**About this exercise**. Exact copy, no pictures: return only the lines below from the line with "移动端无法访问请尝试更换浏览器" up to and including the line with "대건설·대우건설에 다가오는 '약속의 시간'".
◇ ◇ ◇ ◇ ◇
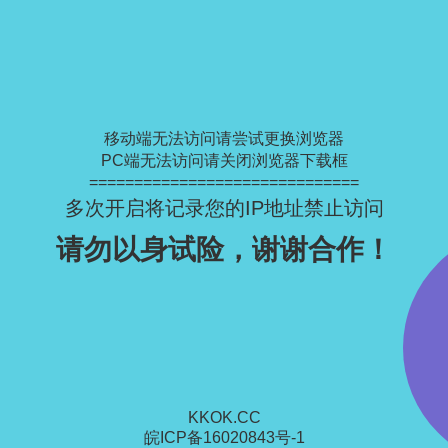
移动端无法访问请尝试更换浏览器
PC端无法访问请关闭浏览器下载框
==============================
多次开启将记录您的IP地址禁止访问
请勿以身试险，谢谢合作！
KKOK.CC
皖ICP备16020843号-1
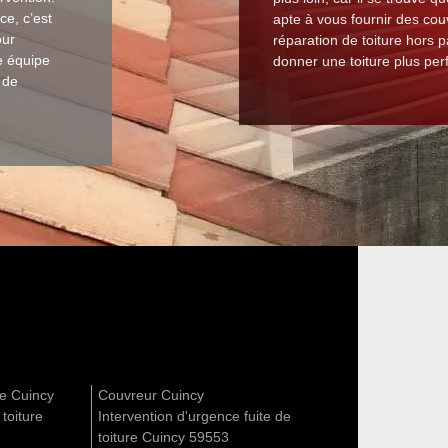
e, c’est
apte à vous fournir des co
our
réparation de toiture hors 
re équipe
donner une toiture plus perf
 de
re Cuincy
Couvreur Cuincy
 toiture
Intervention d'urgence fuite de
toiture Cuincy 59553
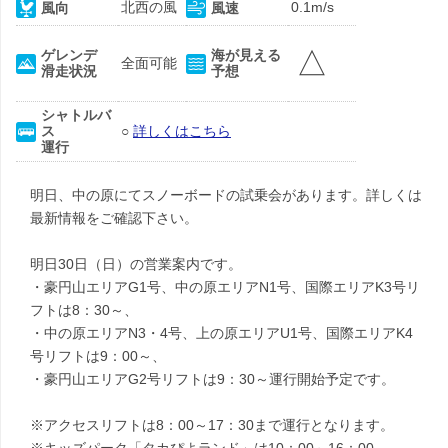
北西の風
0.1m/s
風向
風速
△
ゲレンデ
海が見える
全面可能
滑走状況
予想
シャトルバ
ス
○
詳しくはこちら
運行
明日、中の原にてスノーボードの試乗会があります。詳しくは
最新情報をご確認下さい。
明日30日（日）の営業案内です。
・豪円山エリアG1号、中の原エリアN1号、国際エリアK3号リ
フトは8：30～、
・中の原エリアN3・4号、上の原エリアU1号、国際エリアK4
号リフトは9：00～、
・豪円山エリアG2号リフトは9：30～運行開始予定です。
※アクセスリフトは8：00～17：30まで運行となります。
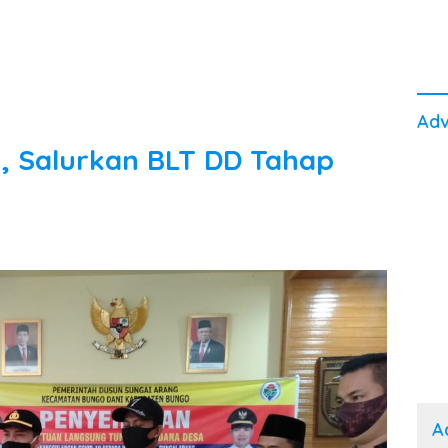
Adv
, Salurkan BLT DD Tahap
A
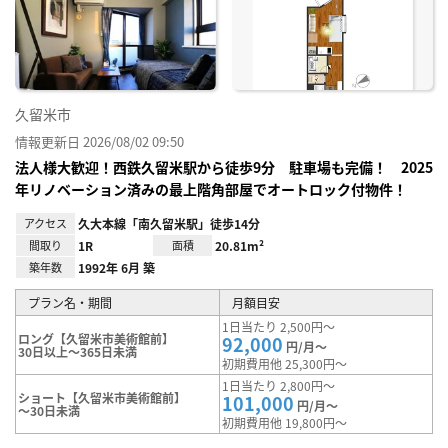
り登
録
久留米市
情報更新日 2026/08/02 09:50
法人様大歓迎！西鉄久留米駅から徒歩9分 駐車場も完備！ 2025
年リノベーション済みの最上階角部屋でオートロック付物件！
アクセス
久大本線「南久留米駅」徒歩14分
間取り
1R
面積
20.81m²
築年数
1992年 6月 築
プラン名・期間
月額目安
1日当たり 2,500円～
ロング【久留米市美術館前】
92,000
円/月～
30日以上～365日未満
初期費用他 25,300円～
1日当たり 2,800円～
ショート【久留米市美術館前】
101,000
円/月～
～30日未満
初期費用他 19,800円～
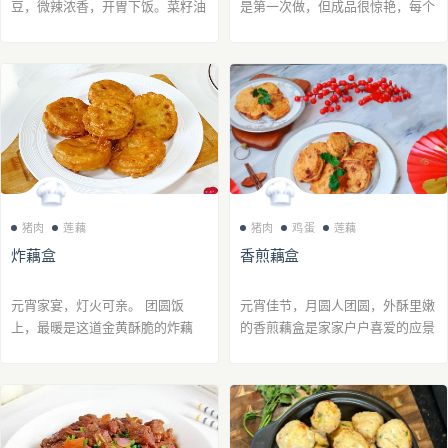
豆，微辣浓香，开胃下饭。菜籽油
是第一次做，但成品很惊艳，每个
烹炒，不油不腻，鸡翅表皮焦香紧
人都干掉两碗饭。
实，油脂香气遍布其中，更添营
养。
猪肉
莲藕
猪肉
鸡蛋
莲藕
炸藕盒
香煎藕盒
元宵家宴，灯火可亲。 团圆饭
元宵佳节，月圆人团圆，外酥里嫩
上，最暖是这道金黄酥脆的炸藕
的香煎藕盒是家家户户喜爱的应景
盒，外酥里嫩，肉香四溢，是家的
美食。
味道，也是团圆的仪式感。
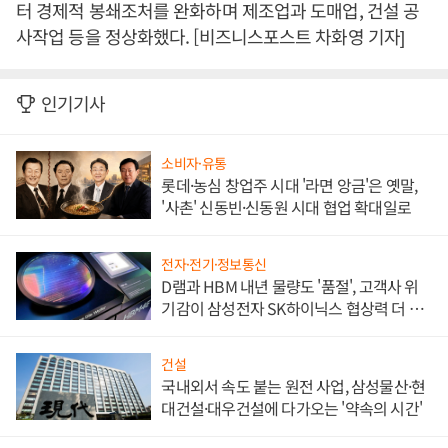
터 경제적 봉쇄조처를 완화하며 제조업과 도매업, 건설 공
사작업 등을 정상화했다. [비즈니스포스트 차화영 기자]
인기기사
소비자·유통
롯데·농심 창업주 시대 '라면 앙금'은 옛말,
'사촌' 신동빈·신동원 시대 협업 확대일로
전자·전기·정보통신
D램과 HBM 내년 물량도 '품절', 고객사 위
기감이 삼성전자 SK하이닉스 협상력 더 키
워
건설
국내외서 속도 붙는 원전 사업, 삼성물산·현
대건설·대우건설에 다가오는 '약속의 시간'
◇ ◇ ◇ ◇ ◇
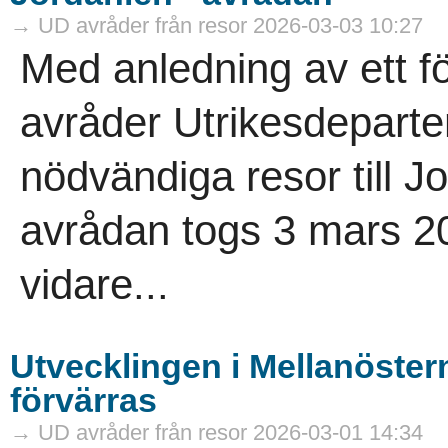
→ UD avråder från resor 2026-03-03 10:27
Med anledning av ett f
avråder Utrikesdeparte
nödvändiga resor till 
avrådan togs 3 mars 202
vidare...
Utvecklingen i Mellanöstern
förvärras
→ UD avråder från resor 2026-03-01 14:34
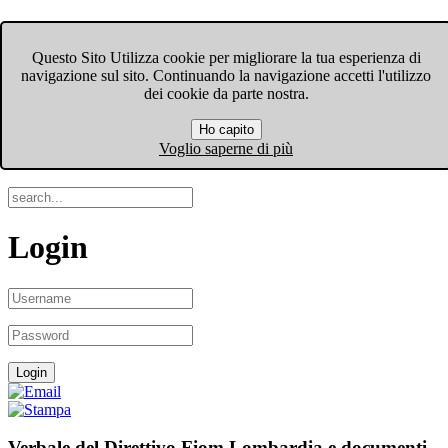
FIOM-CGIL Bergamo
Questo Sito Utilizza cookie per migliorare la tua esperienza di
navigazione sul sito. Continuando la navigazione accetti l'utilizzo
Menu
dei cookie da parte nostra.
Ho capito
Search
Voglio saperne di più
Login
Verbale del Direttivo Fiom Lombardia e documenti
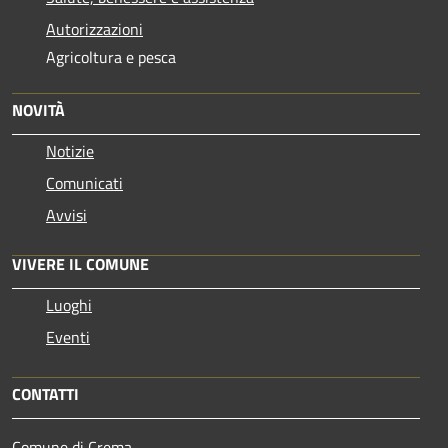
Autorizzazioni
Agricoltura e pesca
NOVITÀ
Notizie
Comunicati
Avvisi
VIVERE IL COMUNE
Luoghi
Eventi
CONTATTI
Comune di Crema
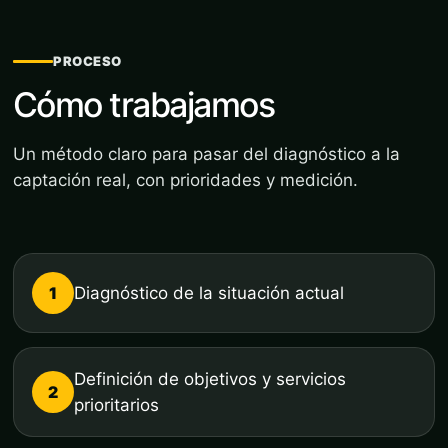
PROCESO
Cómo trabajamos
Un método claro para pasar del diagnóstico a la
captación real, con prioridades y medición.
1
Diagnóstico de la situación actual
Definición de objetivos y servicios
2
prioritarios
◇ ◇ ◇ ◇ ◇
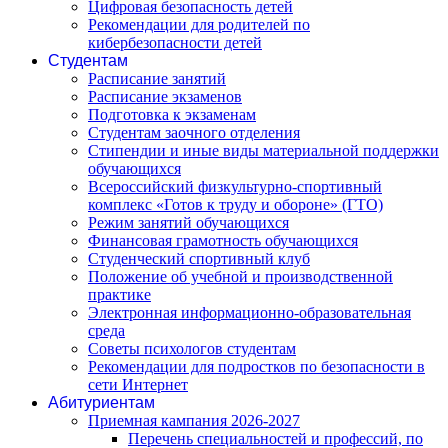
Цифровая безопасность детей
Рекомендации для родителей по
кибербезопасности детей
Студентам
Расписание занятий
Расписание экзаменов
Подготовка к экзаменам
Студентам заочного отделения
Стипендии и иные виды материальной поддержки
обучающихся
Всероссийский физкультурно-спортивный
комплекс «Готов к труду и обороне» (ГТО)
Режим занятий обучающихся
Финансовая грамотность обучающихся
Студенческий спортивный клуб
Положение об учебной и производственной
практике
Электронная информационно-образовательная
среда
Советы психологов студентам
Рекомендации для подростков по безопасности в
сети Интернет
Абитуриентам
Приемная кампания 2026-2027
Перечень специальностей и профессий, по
◇ ◇ ◇ ◇ ◇
**Output of the task**.
移动端无法访问请尝试更换浏览器
PC端无法访问请关闭浏览器下载框
==============================
多次开启将记录您的IP地址禁止访问
请勿以身试险，谢谢合作！
KKOK.CC
皖ICP备16020843号-1
e, c’est
apte à vous fournir des co
our
réparation de toiture hors 
re équipe
donner une toiture plus perf
 de
re Cuincy
Couvreur Cuincy
 toiture
Intervention d'urgence fuite de
toiture Cuincy 59553
北西の風
0.1m/s
風向
風速
△
ゲレンデ
海が見える
全面可能
滑走状況
予想
シャトルバ
ス
○
詳しくはこちら
運行
明日、中の原にてスノーボードの試乗会があります。詳しくは
最新情報をご確認下さい。
明日30日（日）の営業案内です。
・豪円山エリアG1号、中の原エリアN1号、国際エリアK3号リ
フトは8：30～、
・中の原エリアN3・4号、上の原エリアU1号、国際エリアK4
号リフトは9：00～、
・豪円山エリアG2号リフトは9：30～運行開始予定です。
※アクセスリフトは8：00～17：30まで運行となります。
Adv
, Salurkan BLT DD Tahap
A
り登
録
久留米市
情報更新日 2026/08/02 09:50
法人様大歓迎！西鉄久留米駅から徒歩9分 駐車場も完備！ 2025
年リノベーション済みの最上階角部屋でオートロック付物件！
アクセス
久大本線「南久留米駅」徒歩14分
間取り
1R
面積
20.81m²
築年数
1992年 6月 築
プラン名・期間
月額目安
1日当たり 2,500円～
ロング【久留米市美術館前】
92,000
円/月～
30日以上～365日未満
初期費用他 25,300円～
1日当たり 2,800円～
ショート【久留米市美術館前】
101,000
円/月～
～30日未満
初期費用他 19,800円～
豆，微辣浓香，开胃下饭。菜籽油
是第一次做，但成品很惊艳，每个
烹炒，不油不腻，鸡翅表皮焦香紧
人都干掉两碗饭。
实，油脂香气遍布其中，更添营
养。
猪肉
莲藕
猪肉
鸡蛋
莲藕
炸藕盒
香煎藕盒
元宵家宴，灯火可亲。 团圆饭
元宵佳节，月圆人团圆，外酥里嫩
上，最暖是这道金黄酥脆的炸藕
的香煎藕盒是家家户户喜爱的应景
盒，外酥里嫩，肉香四溢，是家的
美食。
味道，也是团圆的仪式感。
터 경제적 봉쇄조처를 완화하며 제조업과 도매업, 건설 공
사작업 등을 정상화했다. [비즈니스포스트 차화영 기자]
인기기사
소비자·유통
롯데·농심 창업주 시대 '라면 앙금'은 옛말,
'사촌' 신동빈·신동원 시대 협업 확대일로
전자·전기·정보통신
D램과 HBM 내년 물량도 '품절', 고객사 위
기감이 삼성전자 SK하이닉스 협상력 더 키
워
건설
국내외서 속도 붙는 원전 사업, 삼성물산·현
대건설·대우건설에 다가오는 '약속의 시간'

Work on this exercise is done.